The plaintiff’s arguments, set out in the pretrial order agreed to by both parties, are:
(1) The church cannot be made a trustee or collection agency against its will;
(2) The First Amendment to the Constitution renders the Internal Revenue Service powerless to enforce against churches the statutory duty of withholding from wages of their employees;
(3) It is not the intent of Congress to require churches to withhold taxes*604 from the wages of its employees; and
(4) It is against plaintiff’s religious belief for it to be made a “servant of the Federal Government.”
Defendant’s argument, as reflected by the pretrial order, is that plaintiff is not exempt from the duty to deduct and withhold income tax from the wages of its employees, except for payments to its minister.
The withholding requirement imposed upon employers is set forth in 26 U.S. C.A. § 3402:
“(a) Requirement of withholding. —Every employer making payment of wages shall deduct and withhold upon such wages (except as otherwise provided in this section) a tax determined in accordance with the following tables. * * * ”

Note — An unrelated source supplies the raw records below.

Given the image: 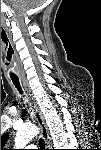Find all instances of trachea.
Instances as JSON below:
<instances>
[{"instance_id":"1","label":"trachea","mask_w":101,"mask_h":150,"mask_svg":"<svg viewBox=\"0 0 101 150\" xmlns=\"http://www.w3.org/2000/svg\"><path fill=\"white\" fill-rule=\"evenodd\" d=\"M12 81L14 83V85L16 86V88L20 91V93H22L20 84H19V80L12 78ZM39 147L41 148V150H45V141L43 139L39 140Z\"/></svg>"}]
</instances>
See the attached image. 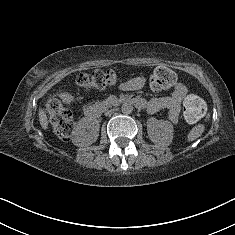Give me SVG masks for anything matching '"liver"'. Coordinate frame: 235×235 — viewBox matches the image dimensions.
<instances>
[{"label":"liver","mask_w":235,"mask_h":235,"mask_svg":"<svg viewBox=\"0 0 235 235\" xmlns=\"http://www.w3.org/2000/svg\"><path fill=\"white\" fill-rule=\"evenodd\" d=\"M39 119H40V123H41L42 128L47 129L48 121H47L46 113L43 109L39 110Z\"/></svg>","instance_id":"1"}]
</instances>
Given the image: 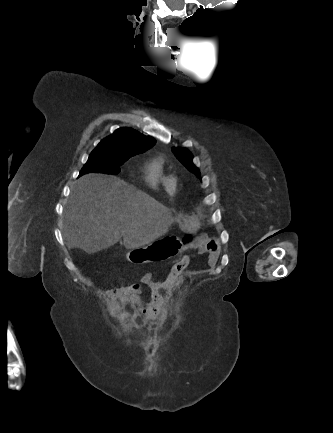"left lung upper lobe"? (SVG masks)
<instances>
[{"label":"left lung upper lobe","instance_id":"obj_1","mask_svg":"<svg viewBox=\"0 0 333 433\" xmlns=\"http://www.w3.org/2000/svg\"><path fill=\"white\" fill-rule=\"evenodd\" d=\"M173 153L179 159V161L192 173L197 176H200L198 169L192 162L191 153L185 148H172Z\"/></svg>","mask_w":333,"mask_h":433}]
</instances>
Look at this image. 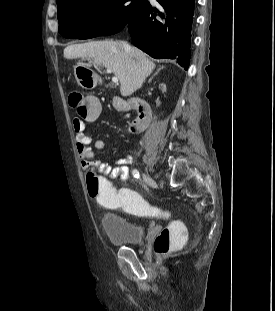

It is this provision which plaintiff contends is in conflict with the First Amendment’s guarantees respecting the freedom of religion.
The Supreme Court has indicated this limitation on the rights urged by plaintiff:
“We do not mean to say that religious groups and the press are free from all financial burdens of government. See Grosjean v. American Press Co., 297 U.S. 233, 250, 56 S.Ct. 444, 449, 80. L.Ed. 660. We have here something quite different, for example, from a tax on the income of one who engages in religious activities or a tax on property used or employed in connection with those activities. It is one thing to impose a tax on the income or property of a preacher. It is quité another thing to exact a tax from him for the privilege of delivering a sermon. * * * The power to tax the exercise of a privilege is the power to control' or suppress its enjoyment.” Murdock v. Com. of Pennsylvania, 319 U.S. 105, 112, 63 S.Ct. 870, 874, 87 L.Ed. 1292 (1943).
The Tax Court, citing the Murdock case, in Muste v. Commissioner, 35 T.C. 913, 918 (1961), explained the standard this way:
“It is clear, therefore, that a taxing statute is not contrary to the provisions of the first amendment unless it directly restricts the free exercise by an individual of his religion. We think it clear that, within the intendment of the first amendment, the Internal Revenue Code, in imposing the income tax and requiring the filing of returns and the payment of the tax, is not to be considered as restricting an individual’s free exercise of his religion.”
I must rule that the plaintiff is bound by the provisions of 26 U.S.C.A. § 3402. In so ruling, I do not mean to question the sincerity of plaintiff’s beliefs. I simply hold that there is no conflict between this statute and the First Amendment to the Constitution. Judgment will be entered for the defendant. Counsel for the defendant will prepare and submit an appropriate judgment entry.